(Items listed in a dataset)

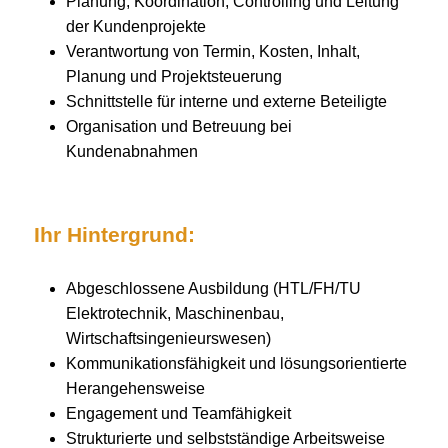
Planung, Koordination, Controlling und Leitung
der Kundenprojekte
Verantwortung von Termin, Kosten, Inhalt,
Planung und Projektsteuerung
Schnittstelle für interne und externe Beteiligte
Organisation und Betreuung bei
Kundenabnahmen
Ihr Hintergrund:
Abgeschlossene Ausbildung (HTL/FH/TU
Elektrotechnik, Maschinenbau,
Wirtschaftsingenieurswesen)
Kommunikationsfähigkeit und lösungsorientierte
Herangehensweise
Engagement und Teamfähigkeit
Strukturierte und selbstständige Arbeitsweise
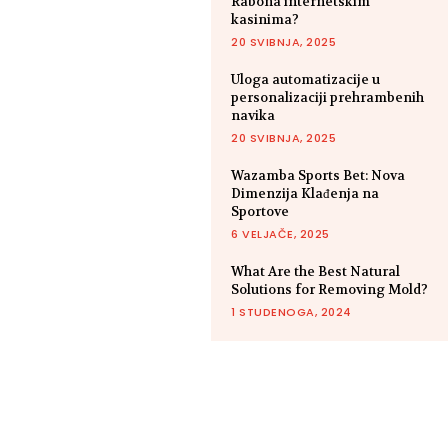
Rabona internetskim
kasinima?
20 SVIBNJA, 2025
Uloga automatizacije u
personalizaciji prehrambenih
navika
20 SVIBNJA, 2025
Wazamba Sports Bet: Nova
Dimenzija Klađenja na
Sportove
6 VELJAČE, 2025
What Are the Best Natural
Solutions for Removing Mold?
1 STUDENOGA, 2024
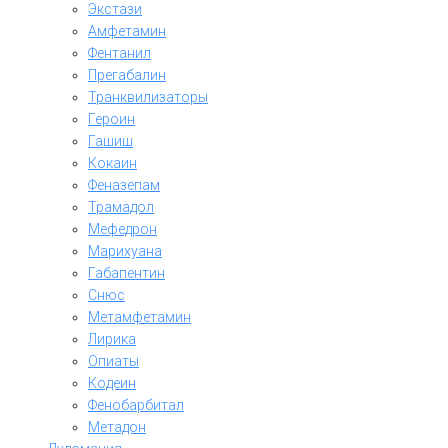
Экстази
Амфетамин
Фентанил
Прегабалин
Транквилизаторы
Героин
Гашиш
Кокаин
Феназепам
Трамадол
Мефедрон
Марихуана
Габапентин
Снюс
Метамфетамин
Лирика
Опиаты
Кодеин
Фенобарбитал
Метадон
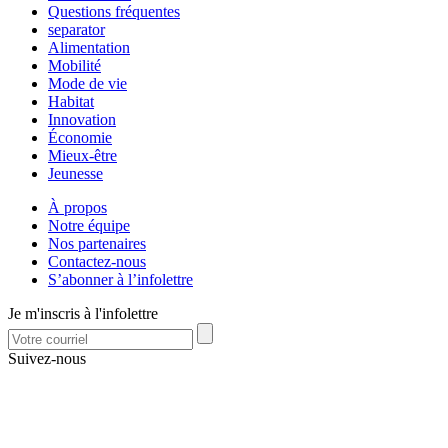
Questions fréquentes
separator
Alimentation
Mobilité
Mode de vie
Habitat
Innovation
Économie
Mieux-être
Jeunesse
À propos
Notre équipe
Nos partenaires
Contactez-nous
S’abonner à l’infolettre
Je m'inscris à l'infolettre
Suivez-nous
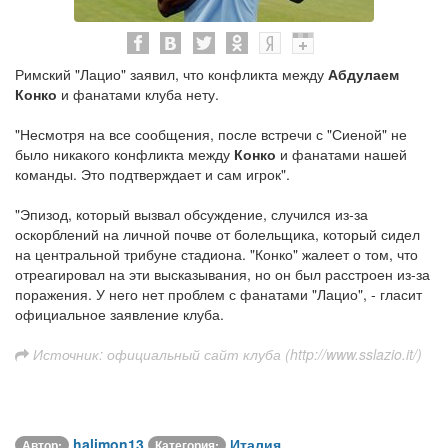
Римский "Лацио" заявил, что конфликта между
Абдулаем
Конко
и фанатами клуба нету.
"Несмотря на все сообщения, после встречи с "Сиеной" не
было никакого конфликта между
Конко
и фанатами нашей
команды. Это подтверждает и сам игрок".
"Эпизод, который вызвал обсуждение, случился из-за
оскорблений на личной почве от болельщика, который сидел
на центральной трибуне стадиона. "Конко" жалеет о том, что
отреагировал на эти высказывания, но он был расстроен из-за
поражения. У него нет проблем с фанатами "Лацио", - гласит
официальное заявление клуба.
Источник: официальный сайт клуба (http://www.sslazio.it/)
halimon13
Италия
Автор:
Категория:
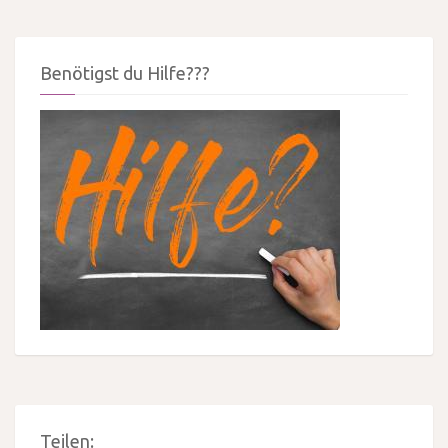
Benötigst du Hilfe???
Teilen:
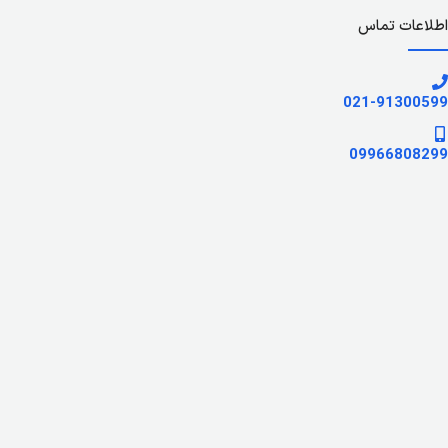
اطلاعات تماس
021-91300599
09966808299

- _Task goal_
Check each line of the records above, and copy those that hold the word "infolettre".

- _Exercise solution_
S’abonner à l’infolettre
Je m'inscris à l'infolettre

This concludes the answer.